The 3 Reasons I Do Really Want To Win All That Lottery Money

Steven and I aren’t lottery addicts. In fact, we don’t really gamble much at all, which makes it sort of ironic that we were the couple who ended up having a big destination wedding at The Venetian in Las Vegas. Between the two of us, we maybe dropped a whopping $20 total into a couple of slot machines while we were there.

But, there comes a point where even we get sucked into playing the lottery. There’s just something about seeing that jackpot number climb into the hundreds of millions that gets even the most cynical person’s imagination going. We start formulating a gameplan to spend our imaginary riches. We dream of a life free of mortgage payments and student loan debt and trimming our household budget to accommodate the rising price of gas and groceries. We dream of a life free of money-related woes.

When the jackpots reach epic proportions, like tonight’s record $640 million, it always irritates me to see stories popping up like this one…

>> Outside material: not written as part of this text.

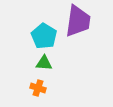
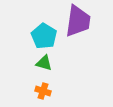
green triangle: rotated 12 degrees clockwise
orange cross: moved 5 px right, 3 px down
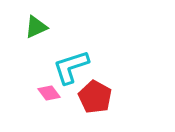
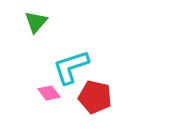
green triangle: moved 5 px up; rotated 25 degrees counterclockwise
red pentagon: rotated 16 degrees counterclockwise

5 Reasons You Really Don’t Want To Win All That Lottery Money

Really?

I mean, I’m a writer, so I understand getting creative and looking for a fresh angle on a story. Everyone’s writing about the ginormous jackpot and smart ways to spend the winnings, so why not try to come up with a fresh idea. But coming up with a list of reasons why people don’t wanto win $640 million? Even fiction writers like Stephen King and J.K. Rowling wouldn’t try to spin such a far-fetched tale. Honestly, who in their right mind wouldn’t want to hit that jackpot?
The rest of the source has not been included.